◆ Task instructions
In the data, extract each line that holds the string "Identify".

[Opening Exercise input section]

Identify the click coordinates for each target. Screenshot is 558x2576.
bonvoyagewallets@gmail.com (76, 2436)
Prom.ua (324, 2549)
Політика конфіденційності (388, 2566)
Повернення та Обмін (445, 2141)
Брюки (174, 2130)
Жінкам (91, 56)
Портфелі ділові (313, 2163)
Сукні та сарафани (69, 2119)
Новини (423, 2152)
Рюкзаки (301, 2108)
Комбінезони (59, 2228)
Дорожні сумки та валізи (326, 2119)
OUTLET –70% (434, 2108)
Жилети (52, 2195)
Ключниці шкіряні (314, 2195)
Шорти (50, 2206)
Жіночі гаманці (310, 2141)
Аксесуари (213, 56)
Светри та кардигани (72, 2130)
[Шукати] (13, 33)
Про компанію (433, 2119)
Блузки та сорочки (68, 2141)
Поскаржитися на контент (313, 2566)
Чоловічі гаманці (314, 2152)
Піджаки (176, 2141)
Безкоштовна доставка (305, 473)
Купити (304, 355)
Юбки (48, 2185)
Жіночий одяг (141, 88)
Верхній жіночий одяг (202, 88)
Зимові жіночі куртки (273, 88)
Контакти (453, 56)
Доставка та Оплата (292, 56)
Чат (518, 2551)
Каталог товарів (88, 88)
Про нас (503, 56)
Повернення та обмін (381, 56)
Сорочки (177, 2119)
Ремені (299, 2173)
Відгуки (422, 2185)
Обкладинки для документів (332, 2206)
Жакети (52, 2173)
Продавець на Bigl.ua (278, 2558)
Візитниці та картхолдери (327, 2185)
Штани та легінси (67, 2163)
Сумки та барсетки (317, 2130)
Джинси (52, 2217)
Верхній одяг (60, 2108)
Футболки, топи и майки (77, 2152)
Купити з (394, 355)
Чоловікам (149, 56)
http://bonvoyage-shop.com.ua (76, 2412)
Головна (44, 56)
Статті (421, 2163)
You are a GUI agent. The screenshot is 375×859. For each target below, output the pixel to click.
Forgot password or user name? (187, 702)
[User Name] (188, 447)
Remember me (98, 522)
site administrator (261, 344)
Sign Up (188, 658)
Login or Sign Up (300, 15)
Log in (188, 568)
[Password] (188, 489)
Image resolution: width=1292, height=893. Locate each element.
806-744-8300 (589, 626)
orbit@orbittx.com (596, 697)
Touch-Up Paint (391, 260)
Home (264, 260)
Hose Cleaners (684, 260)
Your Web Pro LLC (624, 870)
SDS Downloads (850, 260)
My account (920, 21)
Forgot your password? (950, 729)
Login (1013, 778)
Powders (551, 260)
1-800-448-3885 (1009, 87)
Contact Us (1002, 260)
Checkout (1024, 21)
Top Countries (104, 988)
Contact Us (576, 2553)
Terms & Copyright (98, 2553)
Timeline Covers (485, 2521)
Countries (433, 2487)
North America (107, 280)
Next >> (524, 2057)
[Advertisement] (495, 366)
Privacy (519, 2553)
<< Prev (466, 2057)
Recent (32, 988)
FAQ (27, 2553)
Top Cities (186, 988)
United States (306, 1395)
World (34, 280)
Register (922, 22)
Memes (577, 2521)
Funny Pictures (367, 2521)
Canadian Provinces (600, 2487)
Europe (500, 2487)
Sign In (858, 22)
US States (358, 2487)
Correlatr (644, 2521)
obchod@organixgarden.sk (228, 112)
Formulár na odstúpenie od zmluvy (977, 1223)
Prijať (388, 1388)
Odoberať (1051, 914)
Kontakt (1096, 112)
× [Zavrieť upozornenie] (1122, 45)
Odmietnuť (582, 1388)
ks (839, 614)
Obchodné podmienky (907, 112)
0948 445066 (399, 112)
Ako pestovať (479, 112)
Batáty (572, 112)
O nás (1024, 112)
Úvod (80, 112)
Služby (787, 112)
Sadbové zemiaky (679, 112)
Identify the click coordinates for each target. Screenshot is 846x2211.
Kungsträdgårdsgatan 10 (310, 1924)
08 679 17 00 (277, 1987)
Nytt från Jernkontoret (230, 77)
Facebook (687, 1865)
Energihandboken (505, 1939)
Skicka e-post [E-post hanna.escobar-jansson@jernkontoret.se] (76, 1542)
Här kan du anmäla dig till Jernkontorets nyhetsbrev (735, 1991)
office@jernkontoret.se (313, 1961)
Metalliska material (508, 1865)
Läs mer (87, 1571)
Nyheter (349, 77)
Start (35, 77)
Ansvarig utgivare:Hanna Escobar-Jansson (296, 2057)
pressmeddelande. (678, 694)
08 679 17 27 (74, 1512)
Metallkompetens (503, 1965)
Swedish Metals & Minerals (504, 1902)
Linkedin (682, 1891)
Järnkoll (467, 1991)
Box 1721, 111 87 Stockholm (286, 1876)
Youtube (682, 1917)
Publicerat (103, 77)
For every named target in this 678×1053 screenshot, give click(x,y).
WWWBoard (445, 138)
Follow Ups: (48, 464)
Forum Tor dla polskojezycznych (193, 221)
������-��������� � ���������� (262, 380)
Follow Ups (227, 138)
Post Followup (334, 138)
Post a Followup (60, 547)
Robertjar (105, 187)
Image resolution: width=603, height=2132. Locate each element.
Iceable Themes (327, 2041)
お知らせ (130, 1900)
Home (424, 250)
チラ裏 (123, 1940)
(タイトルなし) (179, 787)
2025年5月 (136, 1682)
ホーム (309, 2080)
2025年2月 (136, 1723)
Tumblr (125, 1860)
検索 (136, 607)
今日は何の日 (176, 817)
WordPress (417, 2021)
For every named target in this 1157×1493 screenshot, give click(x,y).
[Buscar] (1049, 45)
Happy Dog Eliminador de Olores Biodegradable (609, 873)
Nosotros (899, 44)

[Closing Exercise input section]

◆ Solution below
Identify the click coordinates for each target. Screenshot is 558x2576.
Identify the click coordinates for each target. Screenshot is 846x2211.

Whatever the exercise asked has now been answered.